I walked to my desk to find my file notes on the antiques dealer and review them. Laura stuck her head in the doorway and asked if she could borrow an emery board. I pointed to my handbag, which I had left on the leather armchair in front of the desk. “Just fish around in there. I know I’ve got a few on the bottom.”
“Would you mind if I take the day off tomorrow?” she asked tentatively.
I guessed that was the real reason she had come into the room in the first place. “As long as you can get someone to cover the phones. They’ve been wild since this started. And help Mike with the subpoenas he needs you to type up this morning.” We were short staffed because of the normal summer vacation schedule, but the pace of the investigation didn’t correspond with the seasonal slowdown. “Any luck in finding Rod Squires?”
“Rose says he’s on a sailboat off the coast of Maine. If he contacts Paul, she’ll flip him over to you.”
For the moment, Frank Wrenley’s unexpected appearance gave me a reprieve from McKinney’s plan to boot me off the case.

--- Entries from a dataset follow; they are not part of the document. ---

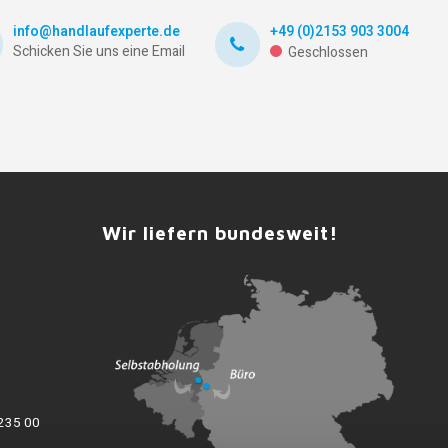
info@handlaufexperte.de
+49 (0)2153 903 3004
Schicken Sie uns eine Email
Geschlossen
Wir liefern bundesweit!
235 00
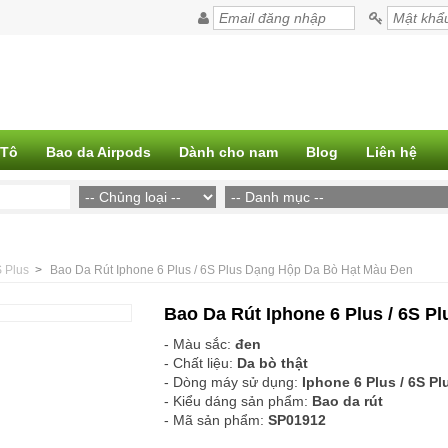
 Tô
Bao da Airpods
Dành cho nam
Blog
Liên hệ
 Plus
>
Bao Da Rút Iphone 6 Plus / 6S Plus Dạng Hộp Da Bò Hạt Màu Đen
Bao Da Rút Iphone 6 Plus / 6S 
- Màu sắc:
đen
- Chất liệu:
Da bò thật
- Dòng máy sử dụng:
Iphone 6 Plus / 6S Pl
- Kiểu dáng sản phẩm:
Bao da rút
- Mã sản phẩm:
SP01912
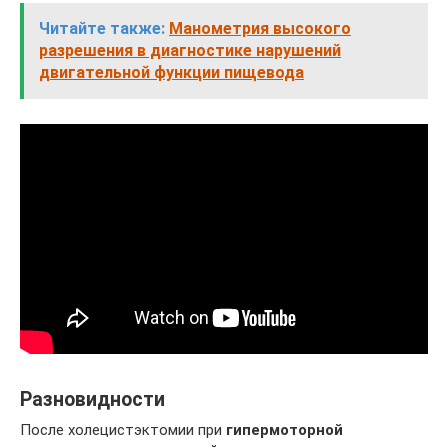
Читайте также:
Манометрия высокого
разрешения в диагностике нарушений
двигательной функции пищевода
Разновидности
После холецистэктомии при
гипермоторной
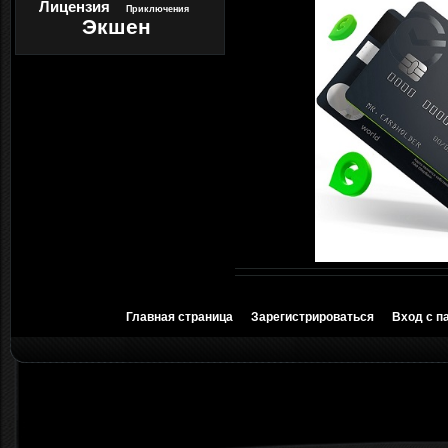
Лицензия
Приключения
Экшен
Главная страница
Зарегистрироваться
Вход с п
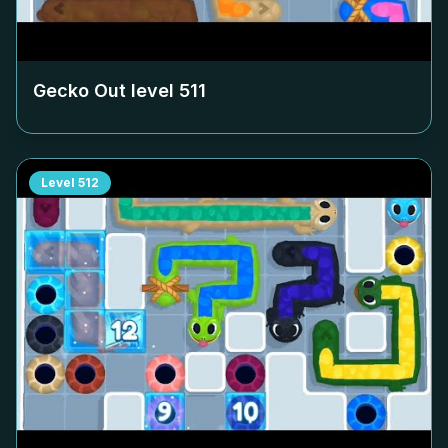
Gecko Out level
511
Level
512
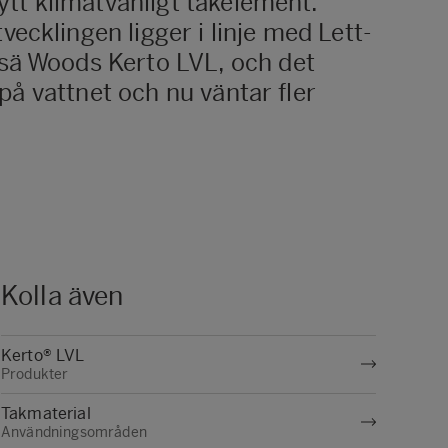
ytt klimatvänligt takelement.
ecklingen ligger i linje med Lett-
tsä Woods Kerto LVL, och det
 på vattnet och nu väntar fler
Kolla även
Kerto® LVL
Produkter
Takmaterial
Användningsområden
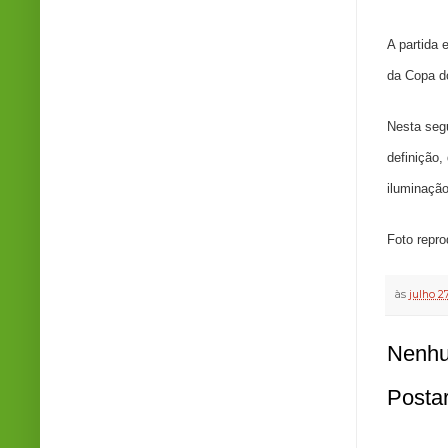
A partida 
da
Copa d
Nesta segu
definição,
iluminação
Foto repr
às
julho 2
Nenhu
Posta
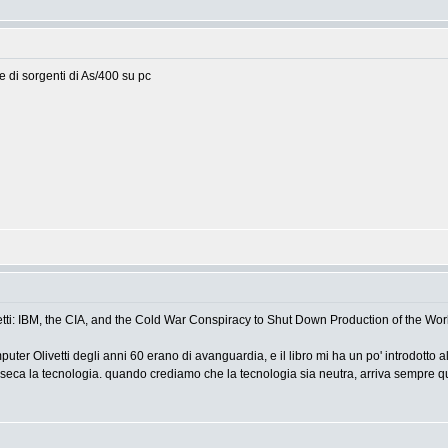
 di sorgenti di As/400 su pc
 Olivetti: IBM, the CIA, and the Cold War Conspiracy to Shut Down Production of the W
puter Olivetti degli anni 60 erano di avanguardia, e il libro mi ha un po' introdotto a
erseca la tecnologia. quando crediamo che la tecnologia sia neutra, arriva sempre qu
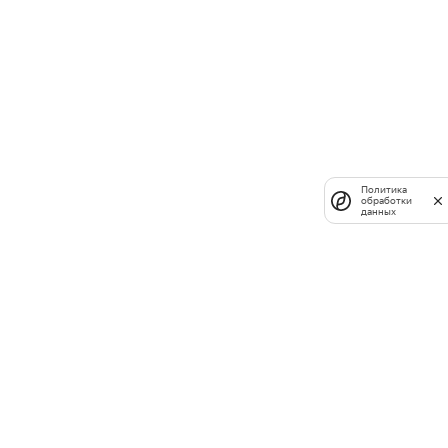
Политика
обработки
данных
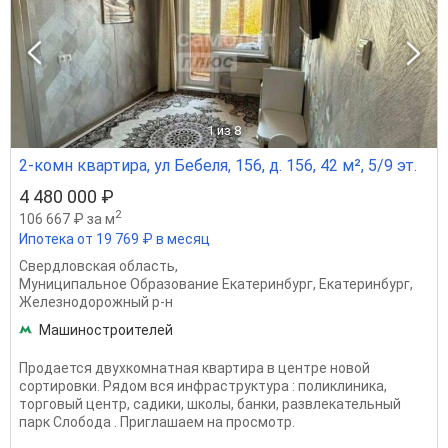
1
из 8
2-комн квартира, ул Бебеля, 156, д. 156, 42 м², 5/9 эт.
4 480 000 ₽
2
106 667 ₽ за м
Ипотека от 19 769 ₽ в месяц
Свердловская область
,
Муниципальное Образование Екатеринбург
,
Екатеринбург
,
Железнодорожный р-н
Машиностроителей
Продается двухкомнатная квартира в центре новой
сортировки. Рядом вся инфраструктура : поликлиника,
торговый центр, садики, школы, банки, развлекательный
парк Слобода . Приглашаем на просмотр.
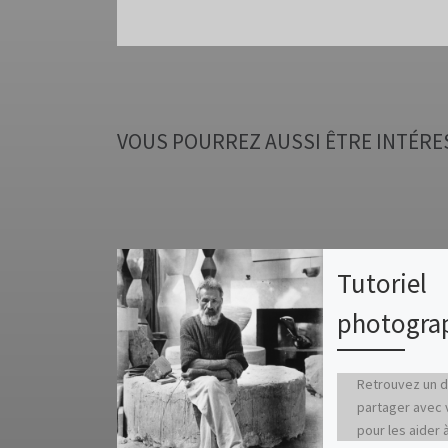
VOUS POURREZ AUSSI ÊTRE INTÉRE
Tutoriel
photogra
Retrouvez un 
partager avec 
pour les aider 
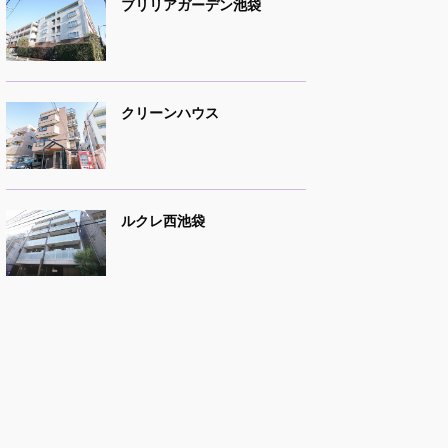
ブリリアガーデン池袋
クリーンハウス
ルクレ西池袋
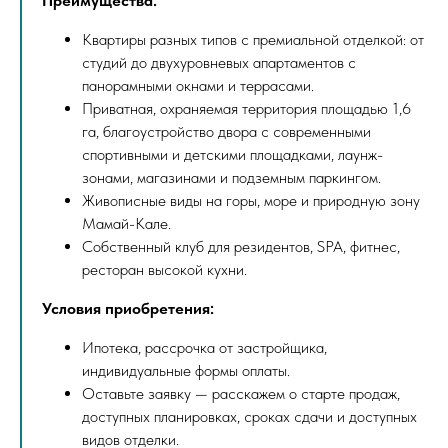
Преимущества:
Квартиры разных типов с премиальной отделкой: от
студий до двухуровневых апартаментов с
панорамными окнами и террасами.
Приватная, охраняемая территория площадью 1,6
га, благоустройство двора с современными
спортивными и детскими площадками, лаунж-
зонами, магазинами и подземным паркингом.
Живописные виды на горы, море и природную зону
Мамай-Кале.
Собственный клуб для резидентов, SPA, фитнес,
ресторан высокой кухни.
Условия приобретения:
Ипотека, рассрочка от застройщика,
индивидуальные формы оплаты.
Оставьте заявку — расскажем о старте продаж,
доступных планировках, сроках сдачи и доступных
видов отделки.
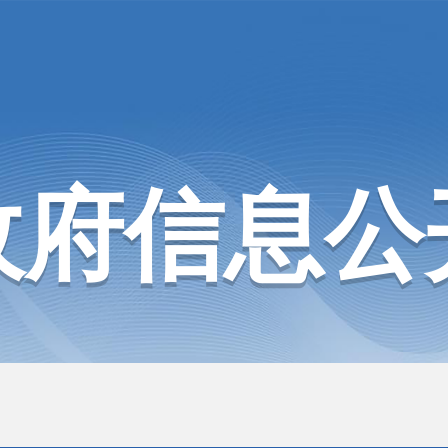
政府信息公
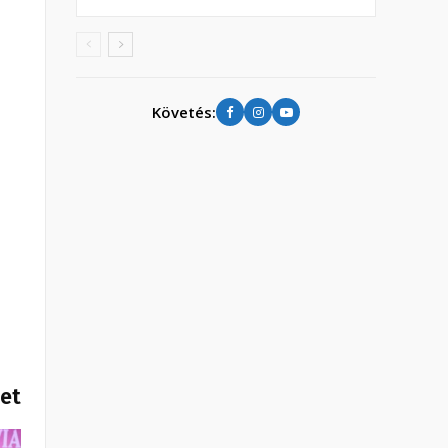
Követés:
het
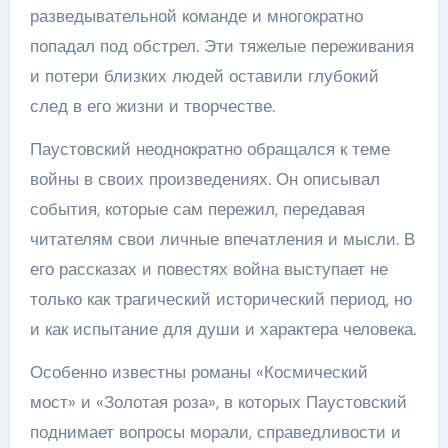
разведывательной команде и многократно
попадал под обстрел. Эти тяжелые переживания
и потери близких людей оставили глубокий
след в его жизни и творчестве.
Паустовский неоднократно обращался к теме
войны в своих произведениях. Он описывал
события, которые сам пережил, передавая
читателям свои личные впечатления и мысли. В
его рассказах и повестях война выступает не
только как трагический исторический период, но
и как испытание для души и характера человека.
Особенно известны романы «Космический
мост» и «Золотая роза», в которых Паустовский
поднимает вопросы морали, справедливости и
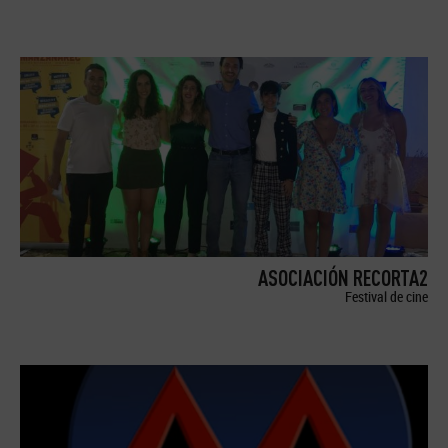
ASOCIACIÓN RECORTA2
Festival de cine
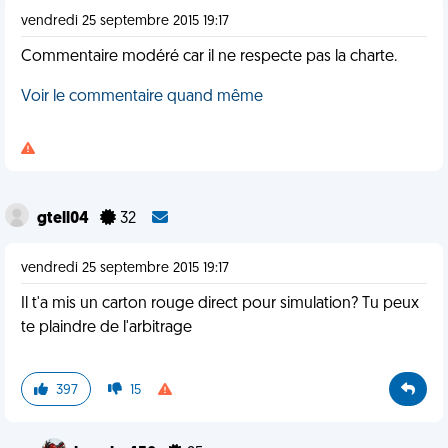
vendredi 25 septembre 2015 19:17
Commentaire modéré car il ne respecte pas la charte.
Voir le commentaire quand même
gtell04
32
vendredi 25 septembre 2015 19:17
Il t'a mis un carton rouge direct pour simulation? Tu peux
te plaindre de l'arbitrage
397
15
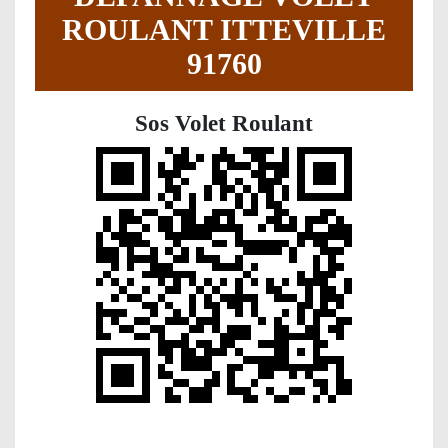
ROULANT ITTEVILLE
91760
Sos Volet Roulant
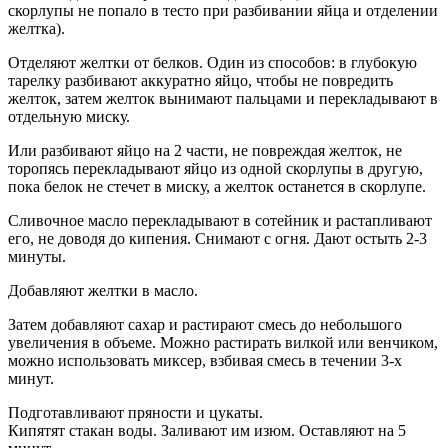
скорлупы не попало в тесто при разбивании яйца и отделении
желтка).
Отделяют желтки от белков. Один из способов: в глубокую
тарелку разбивают аккуратно яйцо, чтобы не повредить
желток, затем желток вынимают пальцами и перекладывают в
отдельную миску.
Или разбивают яйцо на 2 части, не повреждая желток, не
торопясь перекладывают яйцо из одной скорлупы в другую,
пока белок не стечет в миску, а желток останется в скорлупе.
Сливочное масло перекладывают в сотейник и растапливают
его, не доводя до кипения. Снимают с огня. Дают остыть 2-3
минуты.
Добавляют желтки в масло.
Затем добавляют сахар и растирают смесь до небольшого
увеличения в объеме. Можно растирать вилкой или венчиком,
можно использовать миксер, взбивая смесь в течении 3-х
минут.
Подготавливают пряности и цукаты.
Кипятят стакан воды. Заливают им изюм. Оставляют на 5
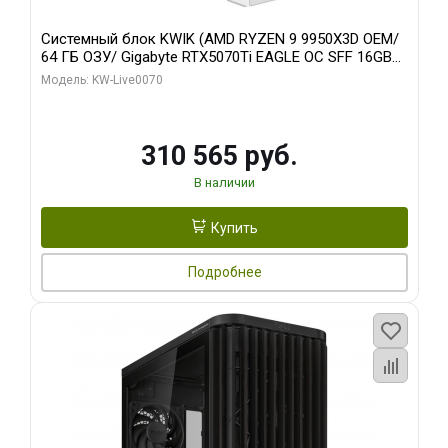
Системный блок KWIK (AMD RYZEN 9 9950X3D OEM/
64 ГБ ОЗУ/ Gigabyte RTX5070Ti EAGLE OC SFF 16GB
GDDR7 256bit 3x/ 512 ГБ SSD)
Модель: KW-Live0070
310 565 руб.
В наличии
Купить
Подробнее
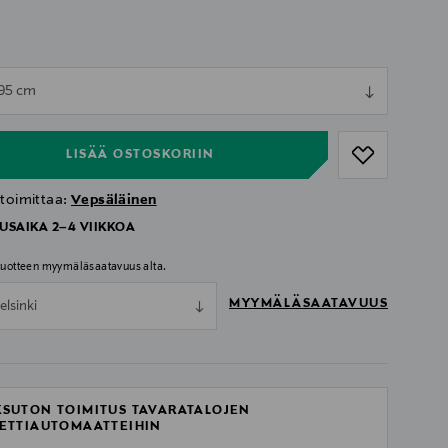
ull
 95 cm
ull
LISÄÄ OSTOSKORIIN
 toimittaa:
Vepsäläinen
USAIKA 2–4 VIIKKOA
 tuotteen myymäläsaatavuus alta.
MYYMÄLÄSAATAVUUS
elsinki
SUTON TOIMITUS TAVARATALOJEN
ETTIAUTOMAATTEIHIN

Mike came back into my office with Wrenley and I rose to shake his hand across the desk. This time he was head-to-toe in slate gray, a slight contrast to his jet black hair and almost a match for the cloud-filled sky that hugged the city with its humidity.
“Why don’t you have a seat and tell us what brings you down here?”
Wrenley turned to sit and I saw my bag in his way. “Just put it on the floor. Sorry.”
He lifted it and sat it down next to the row of file cabinets. “Must have your whole arsenal in there, Miss Cooper.”
Chapman laughed. “She would if we’d let her. Temper like hers, Mr. Wrenley, Cooper couldn’t get a permit to carry a pointed pencil.”
Wrenley looked directly at me. “I wasn’t sure who to talk to about this, but perhaps you ought to know. And you might be able to help me, too.”
It was getting harder and harder to find anyone to talk to us who didn’t want something in return. “What is it?”
“Last evening I found out that Lowell Caxton is going to be closing his gallery.”
He stopped speaking and both Mike and I waited for him to continue.
“I mean, this week. Abruptly. Doesn’t that surprise you?”
“Elephants flying? Monkeys tap-dancing? Those things might surprise me. The people in this case, the pals you’ve been running with who’ve been scamming each other and the public for most of their adult lives? Very little they do could surprise me at this point.”
Wrenley ignored Chapman and talked to me. “Caxton’s had one of the most substantial businesses in this city for longer than I can remember. It would be one thing for him to announce a closing and wind down his affairs over the next few months. But to pull a few moving vans up to the front of the building and start loading them like a gypsy in the middle of the night, well, it’s more than a bit odd.”
“Last night?” I asked. “Who told you about it?”
“Bryan Daughtry called me. He still has a lot of contacts who work in the Fuller Building.”
Wrenley’s statement reminded me that before Daughtry went to jail on the tax case, his original gallery had been on Fifty-seventh Street, several floors below Caxton’s suite.
“What else did he say?”
“One of the custodians, a fellow who runs the freight elevator, figured he could make a few dollars by passing the information to Daughtry. It worked. Bryan went right up there and gave the guy a hundred bucks. Saw what was going on himself. Paintings and sculptures being loaded onto a truck at eleven last night, complete with a cadre of security guards. But Caxton’s employees wouldn’t spill the beans. Not a word about where they were taking the stuff, or why. I’m sure he paid them well enough to ensure their loyalty.”